# Azure audio whisper (preview) example

> Note: There is a newer version of the openai library available. See https://github.com/openai/openai-python/discussions/742

The example shows how to use the Azure OpenAI Whisper model to transcribe audio files.

## Setup

First, we install the necessary dependencies.

In [None]:
! pip install "openai>=0.28.1,<1.0.0"
! pip install python-dotenv

Next, we'll import our libraries and configure the Python OpenAI SDK to work with the Azure OpenAI service.

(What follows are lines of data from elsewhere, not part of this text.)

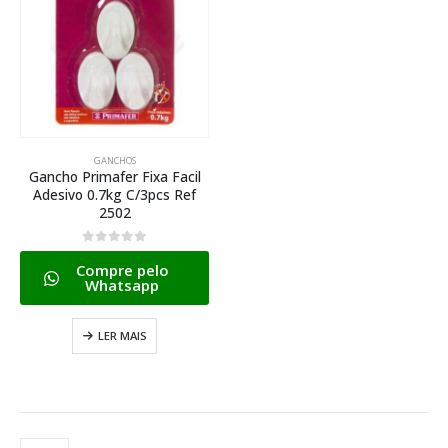
GANCHOS
Gancho Primafer Fixa Facil
Adesivo 0.7kg C/3pcs Ref
2502
0
de 5
Compre pelo
Whatsapp
LER MAIS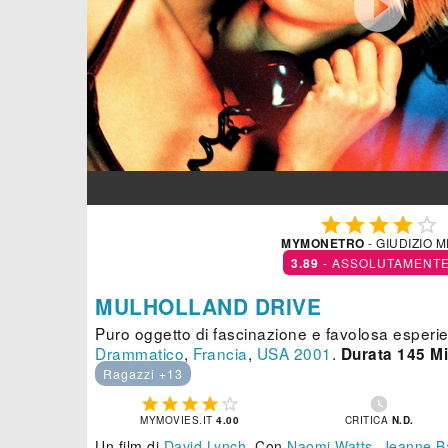






MYMONETRO
- GIUDIZIO 
3.89
- ASSOLUTAMENTE
MULHOLLAND DRIVE
Puro oggetto di fascinazione e favolosa esperi
Drammatico
,
Francia
,
USA
2001
.
Durata 145 Mi
Ragazzi +13






MYMOVIES.IT
4.00
CRITICA
N.D.
Un film di
David Lynch
.
Con
Naomi Watts
,
Jeanne B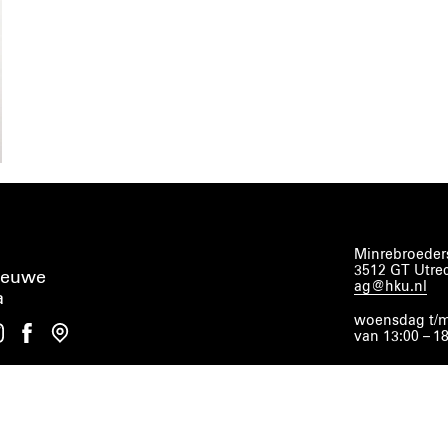
Minrebroeders
3512 GT Utre
ieuwe
ag@hku.nl
a
woensdag t/m
van 13:00 – 1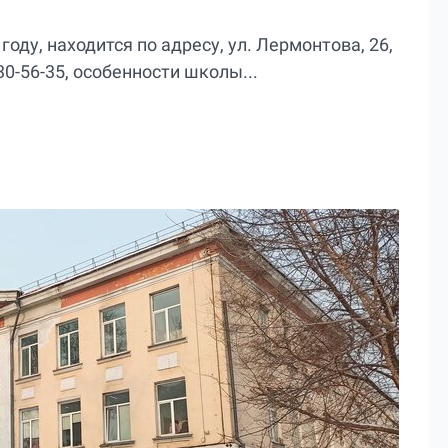
оду, находится по адресу, ул. Лермонтова, 26,
0-56-35, особенности школы...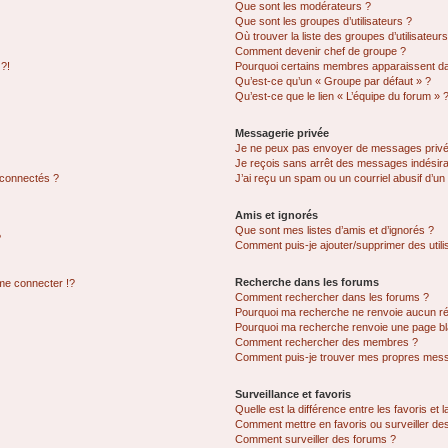
Que sont les modérateurs ?
Que sont les groupes d’utilisateurs ?
Où trouver la liste des groupes d’utilisateur
Comment devenir chef de groupe ?
 ?!
Pourquoi certains membres apparaissent dan
Qu’est-ce qu’un « Groupe par défaut » ?
Qu’est-ce que le lien « L’équipe du forum » 
Messagerie privée
Je ne peux pas envoyer de messages privé
Je reçois sans arrêt des messages indésira
 connectés ?
J’ai reçu un spam ou un courriel abusif d’u
Amis et ignorés
Que sont mes listes d’amis et d’ignorés ?
?
Comment puis-je ajouter/supprimer des utilis
Recherche dans les forums
e connecter !?
Comment rechercher dans les forums ?
Pourquoi ma recherche ne renvoie aucun ré
Pourquoi ma recherche renvoie une page bl
Comment rechercher des membres ?
Comment puis-je trouver mes propres mess
Surveillance et favoris
Quelle est la différence entre les favoris et l
Comment mettre en favoris ou surveiller des
Comment surveiller des forums ?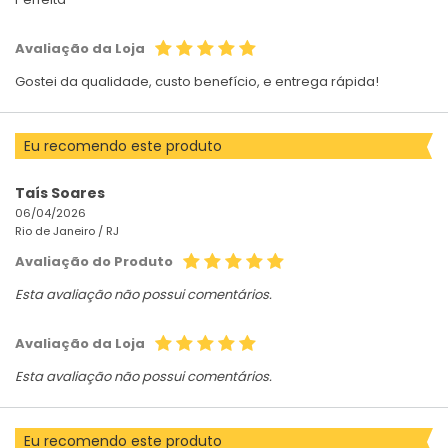
Avaliação da Loja
Gostei da qualidade, custo benefício, e entrega rápida!
Eu recomendo este produto
Taís Soares
06/04/2026
Rio de Janeiro /
RJ
Avaliação do Produto
Esta avaliação não possui comentários.
Avaliação da Loja
Esta avaliação não possui comentários.
Eu recomendo este produto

> Note: In this example, we configured the library to use the Azure API by setting the variables in code. For development, consider setting the environment variables instead:

```
OPENAI_API_BASE
OPENAI_API_KEY
OPENAI_API_TYPE
OPENAI_API_VERSION
```

In [1]:
import os
import dotenv
import openai


dotenv.load_dotenv()

True


To properly access the Azure OpenAI Service, we need to create the proper resources at the [Azure Portal](https://portal.azure.com) (you can check a detailed guide on how to do this in the [Microsoft Docs](https://learn.microsoft.com/en-us/azure/cognitive-services/openai/how-to/create-resource?pivots=web-portal))

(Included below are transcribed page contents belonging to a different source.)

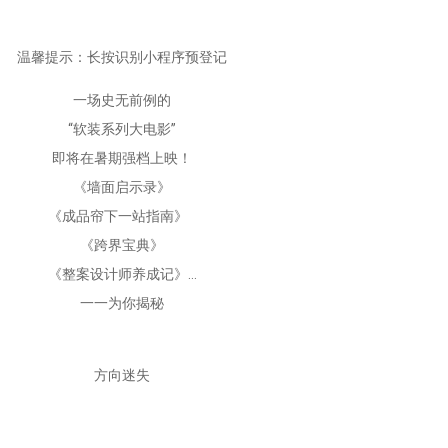
温馨提示：长按识别小程序预登记
一场史无前例的
“软装系列大电影”
即将在暑期强档上映！
《墙面启示录》
《成品帘下一站指南》
《跨界宝典》
《整案设计师养成记》…
一一为你揭秘
方向迷失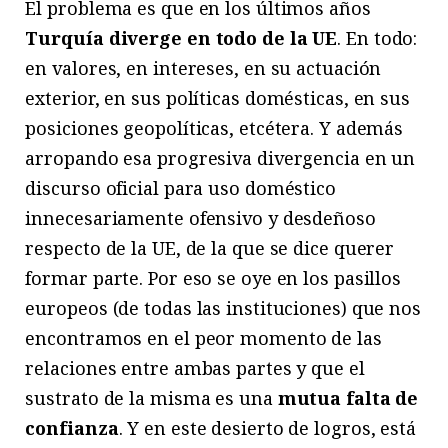
El problema es que en los últimos años
Turquía diverge en todo de la UE
. En todo:
en valores, en intereses, en su actuación
exterior, en sus políticas domésticas, en sus
posiciones geopolíticas, etcétera. Y además
arropando esa progresiva divergencia en un
discurso oficial para uso doméstico
innecesariamente ofensivo y desdeñoso
respecto de la UE, de la que se dice querer
formar parte. Por eso se oye en los pasillos
europeos (de todas las instituciones) que nos
encontramos en el peor momento de las
relaciones entre ambas partes y que el
sustrato de la misma es una
mutua falta de
confianza
. Y en este desierto de logros, está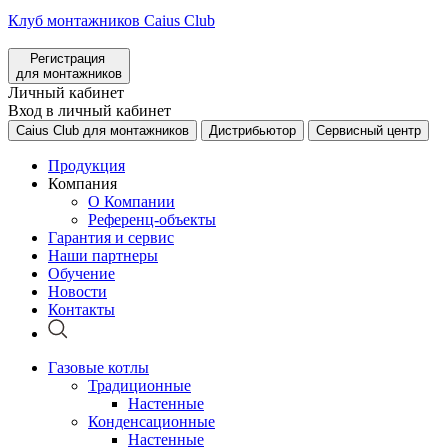
Клуб монтажников Caius Club
Регистрация
для монтажников
Личный кабинет
Вход в личный кабинет
Caius Club для монтажников
Дистрибьютор
Сервисный центр
Продукция
Компания
О Компании
Референц-объекты
Гарантия и сервис
Наши партнеры
Обучение
Новости
Контакты
Газовые котлы
Традиционные
Настенные
Конденсационные
Настенные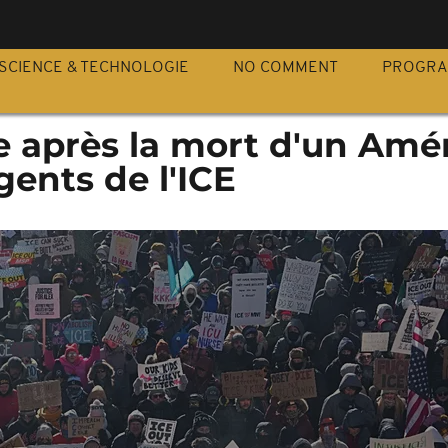
S
SCIENCE & TECHNOLOGIE
NO COMMENT
PROGR
e après la mort d'un Amé
gents de l'ICE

Once the resource is created, the first thing we need to use is its endpoint. You can get the endpoint by looking at the *"Keys and Endpoints"* section under the *"Resource Management"* section. Having this, we will set up the SDK using this information:

In [2]:
openai.api_base = os.environ["OPENAI_API_BASE"]

# Min API version that supports Whisper
openai.api_version = "2023-09-01-preview"

# Enter the deployment_id to use for the Whisper model
deployment_id = "<deployment-id-for-your-whisper-model>"

### Authentication

The Azure OpenAI service supports multiple authentication mechanisms that include API keys and Azure credentials.

In [3]:
# set to True if using Azure Active Directory authentication
use_azure_active_directory = False


#### Authentication using API key

To set up the OpenAI SDK to use an *Azure API Key*, we need to set up the `api_type` to `azure` and set `api_key` to a key associated with your endpoint (you can find this key in *"Keys and Endpoints"* under *"Resource Management"* in the [Azure Portal](https://portal.azure.com))

In [4]:
if not use_azure_active_directory:
    openai.api_type = 'azure'
    openai.api_key = os.environ["OPENAI_API_KEY"]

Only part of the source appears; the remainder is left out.